Sampling Attacks Against Hidden Web Databases
Speaker:Dr. Zhang Nan
Department of Computer Science, George Washington
University, Washington, DC, USA
Date & Time:02 Apr 2009 (Thursday) 10:30 - 11:30


A large number of online databases are hidden behind form-like web interfaces which allow users to execute search queries by specifying desired (ranges of) attribute values of the sought-after tuple(s). Most of these interfaces return restricted answers (e.g., only top-k of the selected tuples), while many of them also accompany each answer with the COUNT of the selected tuples. We shall present techniques which leverage the COUNT information to efficiently acquire unbiased samples of the hidden database. We shall also discuss variants for interfaces which do not provide COUNT information.

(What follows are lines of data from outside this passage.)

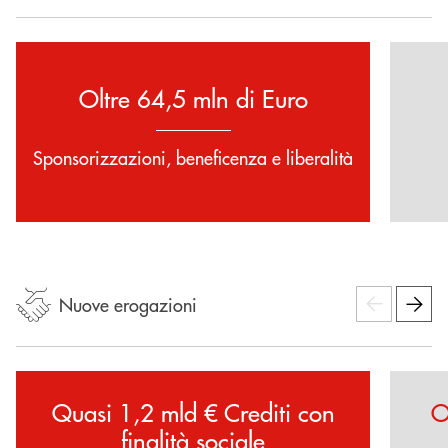
Oltre 64,5 mln di Euro
Sponsorizzazioni, beneficenza e liberalità
Nuove erogazioni
Quasi 1,2 mld € Crediti con
O
finalità sociale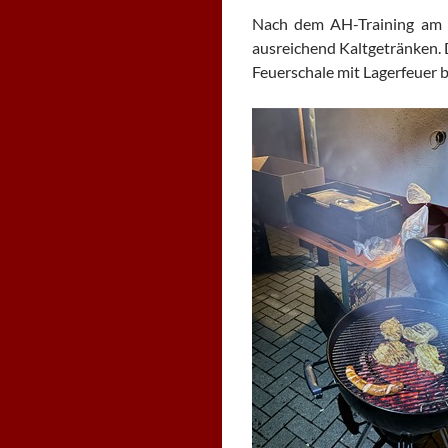
Nach dem AH-Training am 
ausreichend Kaltgetränken. 
Feuerschale mit Lagerfeuer 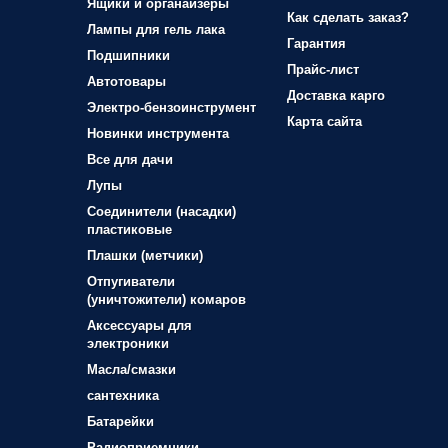
Ящики и органайзеры
Как сделать заказ?
Лампы для гель лака
Гарантия
Подшипники
Прайс-лист
Автотовары
Доставка карго
Электро-бензоинструмент
Карта сайта
Новинки инструмента
Все для дачи
Лупы
Соединители (насадки)
пластиковые
Плашки (метчики)
Отпугиватели
(уничтожители) комаров
Аксессуары для
электроники
Масла/смазки
сантехника
Батарейки
Радиоприемники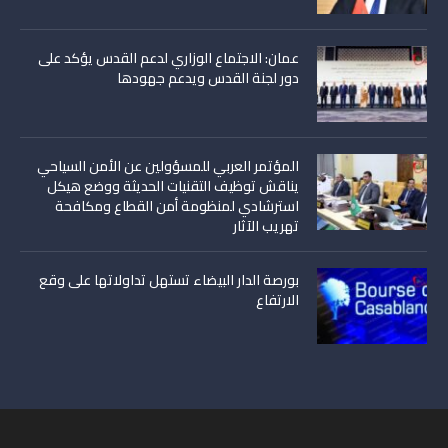
عمان: الاجتماع الوزاري لدعم القدس يؤكد على
دور لجنة القدس ويدعم جهودها
المؤتمر العربي للمسؤولين عن الأمن السياحي
يناقش توظيف التقنيات الحديثة ووضع هيكل
استرشادي لمنظومة أمن القطاع ومكافحة
تهريب الآثار
بورصة الدار البيضاء تستهل تداولاتها على وقع
الارتفاع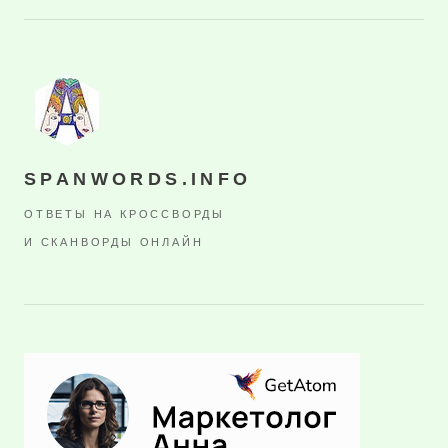
SPANWORDS.INFO
ОТВЕТЫ НА КРОССВОРДЫ
И СКАНВОРДЫ ОНЛАЙН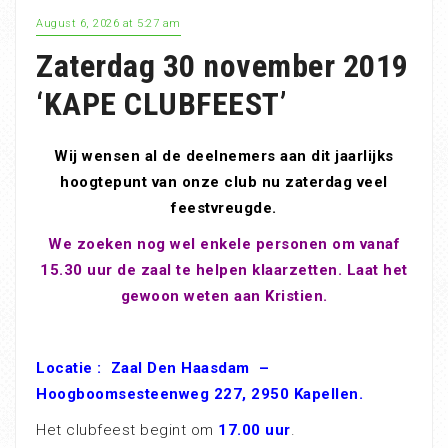
August 6, 2026 at 5:27 am
Zaterdag 30 november 2019
‘KAPE CLUBFEEST’
Wij wensen al de deelnemers aan dit jaarlijks
hoogtepunt van onze club nu zaterdag veel
feestvreugde.
We zoeken nog wel enkele personen om vanaf
15.30 uur de zaal te helpen klaarzetten. Laat het
gewoon weten aan Kristien.
Locatie : Zaal Den Haasdam –
Hoogboomsesteenweg 227, 2950 Kapellen.
Het clubfeest begint om
17.00 uur
.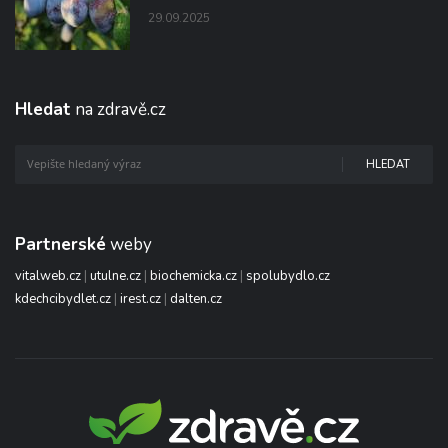
29.09.2025
Hledat
na zdravě.cz
HLEDAT
Partnerské
weby
vitalweb.cz
|
utulne.cz
|
biochemicka.cz
|
spolubydlo.cz
kdechcibydlet.cz
|
irest.cz
|
dalten.cz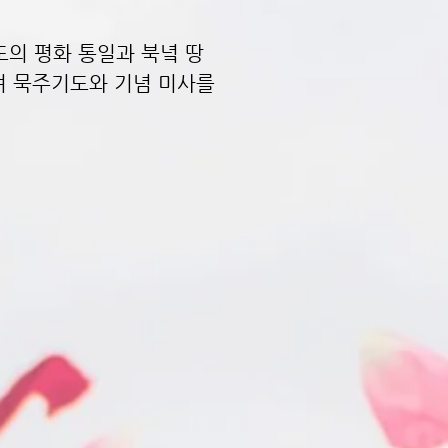
반도의 평화 통일과 북녘 땅
며 묵주기도와 기념 미사를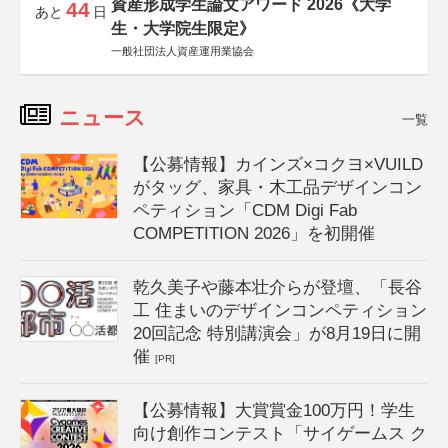
資産形成学生論文アワード 2026《大学
44
あと
日
生・大学院生限定》
一般社団法人資産運用業協会
ニュース
一覧
【公募情報】カインズ×コクヨ×VUILD
がタッグ、家具・木工品デザインコン
ペティション「CDM Digi Fab
COMPETITION 2026」を初開催
乾久美子や藤本壮介らが登壇、「長谷
工 住まいのデザインコンペティション
20回記念 特別講演会」が8月19日に開
催
[PR]
【公募情報】大賞賞金100万円！学生
向け創作コンテスト「サイゲームス ク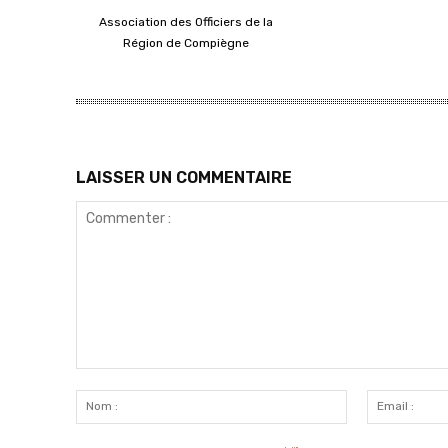
Association des Officiers de la
Région de Compiègne
LAISSER UN COMMENTAIRE
Commenter
:
Nom
: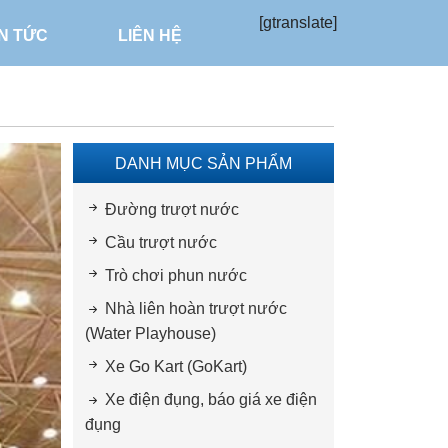
[gtranslate]
IN TỨC
LIÊN HỆ
DANH MỤC SẢN PHẨM
Đường trượt nước
Cầu trượt nước
Trò chơi phun nước
Nhà liên hoàn trượt nước
(Water Playhouse)
Xe Go Kart (GoKart)
Xe điện đụng, báo giá xe điện
đụng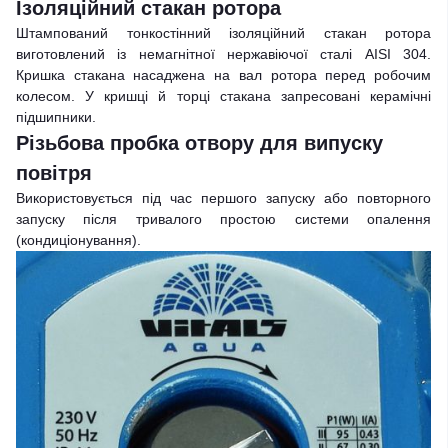
Ізоляційний стакан ротора
Штампований тонкостінний ізоляційний стакан ротора
виготовлений із немагнітної нержавіючої сталі AISI 304.
Кришка стакана насаджена на вал ротора перед робочим
колесом. У кришці й торці стакана запресовані керамічні
підшипники.
Різьбова пробка отвору для випуску
повітря
Використовується під час першого запуску або повторного
запуску після тривалого простою системи опалення
(кондиціонування).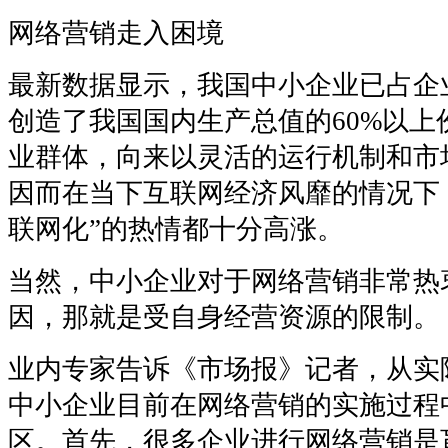
网络营销走入困境
最新数据显示，我国中小企业已占企业
创造了我国国内生产总值的60%以上
业群体，向来以灵活的运行机制和市
因而在当下互联网经济风靡的情况下
联网化”的热情都十分高涨。
当然，中小企业对于网络营销非常热
因，那就是受自身经营资源的限制。
业内专家告诉《市场报》记者，从实
中小企业目前在网络营销的实施过程
区。首先，很多企业进行网络营销是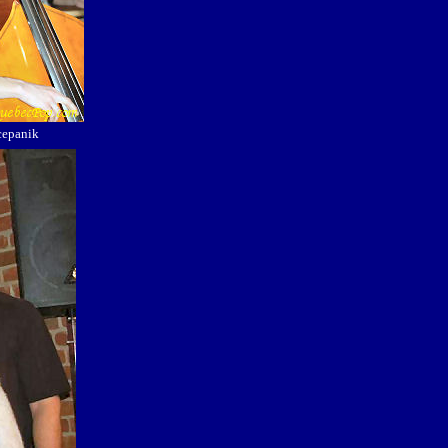
cepanik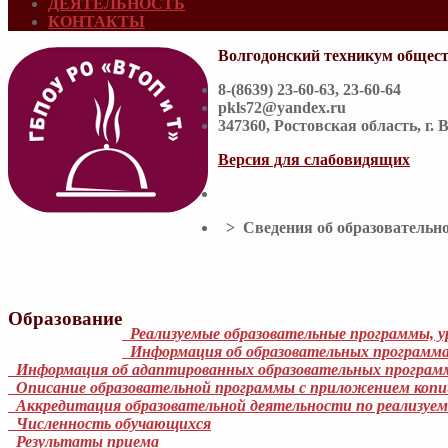
ДЕЯТЕЛЬНОСТЬ
КОНТАКТЫ
Волгодонский техникум общест
8-(8639) 23-60-63, 23-60-64
pkls72@yandex.ru
347360, Ростовская область, г. 
Версия для слабовидящих
> Сведения об образовательно
Образование
Реализуемые образовательные программы, у
Информация об образовательных программ
Информация об адаптированных образовательных програм
Описание образовательной программы с приложением копии
Аккредитация образовательной деятельности по реализуе
Численность обучающихся
Результаты приема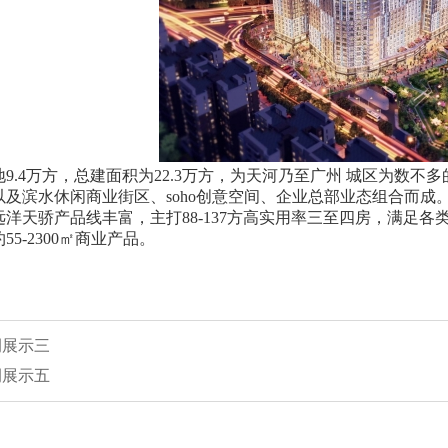
9.4万方，总建面积为22.3万方，为天河乃至广州 城区为数不多
以及滨水休闲商业街区、soho创意空间、企业总部业态组合而
远洋天骄产品线丰富，主打88-137方高实用率三至四房，满足
55-2300㎡商业产品。
例展示三
例展示五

Dr. Nan Zhang is an Assistant Professor of Computer Science at the George Washington University, Washington, DC, USA. Prior to joining GWU, he was an assistant professor of Computer Science and Engineering at the University of Texas at Arlington from 2006 to 2008. He received the B.S. degree from Peking University in 2001 and the Ph.D. degree from Texas A&M University in 2006, both in computer science. His current research interests span security and privacy issues in databases, data mining, and computer networks, including privacy and anonymity in data collection, publishing, and sharing, privacy-preserving data mining, and wireless network security and privacy. He received the NSF CAREER award in 2008.